**Description of the task**
After finding the line that includes "Dedicato a chi" in the records below, transcribe it and each line after it through the last, exactly, and add nothing.
(Records to use Opens)
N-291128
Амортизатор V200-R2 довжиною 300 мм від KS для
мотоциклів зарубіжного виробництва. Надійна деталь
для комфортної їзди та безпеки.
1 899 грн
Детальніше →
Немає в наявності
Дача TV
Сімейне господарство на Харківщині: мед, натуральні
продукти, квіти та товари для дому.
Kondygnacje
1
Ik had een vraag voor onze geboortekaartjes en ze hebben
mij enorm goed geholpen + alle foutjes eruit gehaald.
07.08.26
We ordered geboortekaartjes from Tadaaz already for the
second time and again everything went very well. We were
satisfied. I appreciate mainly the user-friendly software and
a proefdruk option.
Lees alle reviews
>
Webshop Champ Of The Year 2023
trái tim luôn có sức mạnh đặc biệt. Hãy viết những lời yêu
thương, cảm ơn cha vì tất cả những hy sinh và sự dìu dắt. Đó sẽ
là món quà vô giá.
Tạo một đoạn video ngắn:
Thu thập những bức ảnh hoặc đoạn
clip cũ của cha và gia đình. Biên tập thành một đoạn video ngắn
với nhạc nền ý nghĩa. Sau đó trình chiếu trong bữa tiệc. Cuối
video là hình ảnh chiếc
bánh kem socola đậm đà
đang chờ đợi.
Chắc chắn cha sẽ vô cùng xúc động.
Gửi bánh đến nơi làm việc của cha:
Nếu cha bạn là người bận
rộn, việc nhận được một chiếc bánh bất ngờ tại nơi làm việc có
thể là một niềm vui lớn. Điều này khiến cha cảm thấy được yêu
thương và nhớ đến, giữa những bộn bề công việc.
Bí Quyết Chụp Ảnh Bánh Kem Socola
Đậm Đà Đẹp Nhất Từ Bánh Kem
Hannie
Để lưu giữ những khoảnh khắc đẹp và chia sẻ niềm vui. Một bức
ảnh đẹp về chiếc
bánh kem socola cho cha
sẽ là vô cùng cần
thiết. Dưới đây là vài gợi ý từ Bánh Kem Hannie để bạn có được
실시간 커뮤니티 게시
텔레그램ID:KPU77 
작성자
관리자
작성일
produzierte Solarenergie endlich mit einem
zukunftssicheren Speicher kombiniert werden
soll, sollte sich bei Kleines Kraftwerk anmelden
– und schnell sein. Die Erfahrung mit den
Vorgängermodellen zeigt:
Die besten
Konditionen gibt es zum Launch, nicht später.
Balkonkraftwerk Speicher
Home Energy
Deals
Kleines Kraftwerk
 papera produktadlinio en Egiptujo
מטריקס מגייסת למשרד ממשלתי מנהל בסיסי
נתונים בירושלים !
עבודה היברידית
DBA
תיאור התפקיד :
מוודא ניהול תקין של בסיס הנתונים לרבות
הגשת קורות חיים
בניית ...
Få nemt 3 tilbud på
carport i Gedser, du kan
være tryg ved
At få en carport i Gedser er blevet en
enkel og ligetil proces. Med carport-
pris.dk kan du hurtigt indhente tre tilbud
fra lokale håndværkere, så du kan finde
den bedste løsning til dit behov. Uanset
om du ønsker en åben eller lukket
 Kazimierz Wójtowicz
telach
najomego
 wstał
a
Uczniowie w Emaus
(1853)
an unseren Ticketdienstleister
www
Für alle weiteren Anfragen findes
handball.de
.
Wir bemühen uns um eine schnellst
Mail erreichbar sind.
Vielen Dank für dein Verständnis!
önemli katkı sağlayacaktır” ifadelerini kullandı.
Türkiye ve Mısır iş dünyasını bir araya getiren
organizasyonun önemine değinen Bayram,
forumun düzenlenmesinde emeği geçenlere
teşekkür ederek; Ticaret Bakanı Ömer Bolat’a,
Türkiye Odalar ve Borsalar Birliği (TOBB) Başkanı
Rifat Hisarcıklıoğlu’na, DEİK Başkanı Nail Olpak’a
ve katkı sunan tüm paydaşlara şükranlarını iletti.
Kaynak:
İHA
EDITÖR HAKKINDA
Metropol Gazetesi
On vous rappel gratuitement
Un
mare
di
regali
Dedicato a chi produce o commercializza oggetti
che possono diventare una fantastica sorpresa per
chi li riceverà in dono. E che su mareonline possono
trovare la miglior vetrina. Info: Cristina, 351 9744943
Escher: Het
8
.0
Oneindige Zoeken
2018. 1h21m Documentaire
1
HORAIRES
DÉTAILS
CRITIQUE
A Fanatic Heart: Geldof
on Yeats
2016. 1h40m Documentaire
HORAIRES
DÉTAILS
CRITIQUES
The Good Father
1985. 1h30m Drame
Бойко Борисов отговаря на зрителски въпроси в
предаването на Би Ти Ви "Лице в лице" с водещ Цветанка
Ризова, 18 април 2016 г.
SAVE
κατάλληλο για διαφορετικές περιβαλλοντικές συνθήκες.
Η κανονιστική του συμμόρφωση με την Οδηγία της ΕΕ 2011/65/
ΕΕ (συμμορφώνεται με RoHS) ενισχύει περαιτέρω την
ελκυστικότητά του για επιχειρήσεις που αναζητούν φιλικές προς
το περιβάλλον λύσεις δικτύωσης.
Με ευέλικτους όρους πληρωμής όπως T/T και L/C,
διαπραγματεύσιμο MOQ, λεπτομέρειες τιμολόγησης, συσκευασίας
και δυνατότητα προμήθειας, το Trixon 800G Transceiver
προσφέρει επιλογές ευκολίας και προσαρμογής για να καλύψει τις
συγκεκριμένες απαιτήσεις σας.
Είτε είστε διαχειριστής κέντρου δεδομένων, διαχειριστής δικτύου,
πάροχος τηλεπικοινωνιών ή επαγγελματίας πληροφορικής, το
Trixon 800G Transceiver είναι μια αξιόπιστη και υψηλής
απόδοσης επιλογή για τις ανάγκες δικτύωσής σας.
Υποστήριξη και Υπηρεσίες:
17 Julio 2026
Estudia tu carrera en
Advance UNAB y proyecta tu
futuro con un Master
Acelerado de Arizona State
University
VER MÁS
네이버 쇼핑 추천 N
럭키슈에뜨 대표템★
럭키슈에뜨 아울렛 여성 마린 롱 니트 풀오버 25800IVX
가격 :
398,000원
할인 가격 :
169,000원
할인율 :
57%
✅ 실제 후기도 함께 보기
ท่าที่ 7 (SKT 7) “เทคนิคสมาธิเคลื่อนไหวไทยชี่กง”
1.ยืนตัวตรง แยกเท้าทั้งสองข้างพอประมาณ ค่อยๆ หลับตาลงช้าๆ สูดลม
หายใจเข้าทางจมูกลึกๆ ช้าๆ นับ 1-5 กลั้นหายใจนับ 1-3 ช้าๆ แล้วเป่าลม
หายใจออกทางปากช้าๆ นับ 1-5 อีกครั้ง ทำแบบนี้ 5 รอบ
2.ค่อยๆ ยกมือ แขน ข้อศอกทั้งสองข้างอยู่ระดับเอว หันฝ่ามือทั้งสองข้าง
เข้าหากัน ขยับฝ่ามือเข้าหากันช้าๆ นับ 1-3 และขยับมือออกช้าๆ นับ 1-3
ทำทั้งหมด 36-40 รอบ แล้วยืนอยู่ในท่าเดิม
(Records to use Closes)
**Expected answer**
Dedicato a chi produce o commercializza oggetti
che possono diventare una fantastica sorpresa per
chi li riceverà in dono. E che su mareonline possono
trovare la miglior vetrina. Info: Cristina, 351 9744943
Escher: Het
8
.0
Oneindige Zoeken
2018. 1h21m Documentaire
1
HORAIRES
DÉTAILS
CRITIQUE
A Fanatic Heart: Geldof
on Yeats
2016. 1h40m Documentaire
HORAIRES
DÉTAILS
CRITIQUES
The Good Father
1985. 1h30m Drame
Бойко Борисов отговаря на зрителски въпроси в
предаването на Би Ти Ви "Лице в лице" с водещ Цветанка
Ризова, 18 април 2016 г.
SAVE
κατάλληλο για διαφορετικές περιβαλλοντικές συνθήκες.
Η κανονιστική του συμμόρφωση με την Οδηγία της ΕΕ 2011/65/
ΕΕ (συμμορφώνεται με RoHS) ενισχύει περαιτέρω την
ελκυστικότητά του για επιχειρήσεις που αναζητούν φιλικές προς
το περιβάλλον λύσεις δικτύωσης.
Με ευέλικτους όρους πληρωμής όπως T/T και L/C,
διαπραγματεύσιμο MOQ, λεπτομέρειες τιμολόγησης, συσκευασίας
και δυνατότητα προμήθειας, το Trixon 800G Transceiver
προσφέρει επιλογές ευκολίας και προσαρμογής για να καλύψει τις
συγκεκριμένες απαιτήσεις σας.
Είτε είστε διαχειριστής κέντρου δεδομένων, διαχειριστής δικτύου,
πάροχος τηλεπικοινωνιών ή επαγγελματίας πληροφορικής, το
Trixon 800G Transceiver είναι μια αξιόπιστη και υψηλής
απόδοσης επιλογή για τις ανάγκες δικτύωσής σας.
Υποστήριξη και Υπηρεσίες:
17 Julio 2026
Estudia tu carrera en
Advance UNAB y proyecta tu
futuro con un Master
Acelerado de Arizona State
University
VER MÁS
네이버 쇼핑 추천 N
럭키슈에뜨 대표템★
럭키슈에뜨 아울렛 여성 마린 롱 니트 풀오버 25800IVX
가격 :
398,000원
할인 가격 :
169,000원
할인율 :
57%
✅ 실제 후기도 함께 보기
ท่าที่ 7 (SKT 7) “เทคนิคสมาธิเคลื่อนไหวไทยชี่กง”
1.ยืนตัวตรง แยกเท้าทั้งสองข้างพอประมาณ ค่อยๆ หลับตาลงช้าๆ สูดลม
หายใจเข้าทางจมูกลึกๆ ช้าๆ นับ 1-5 กลั้นหายใจนับ 1-3 ช้าๆ แล้วเป่าลม
หายใจออกทางปากช้าๆ นับ 1-5 อีกครั้ง ทำแบบนี้ 5 รอบ
2.ค่อยๆ ยกมือ แขน ข้อศอกทั้งสองข้างอยู่ระดับเอว หันฝ่ามือทั้งสองข้าง
เข้าหากัน ขยับฝ่ามือเข้าหากันช้าๆ นับ 1-3 และขยับมือออกช้าๆ นับ 1-3
ทำทั้งหมด 36-40 รอบ แล้วยืนอยู่ในท่าเดิม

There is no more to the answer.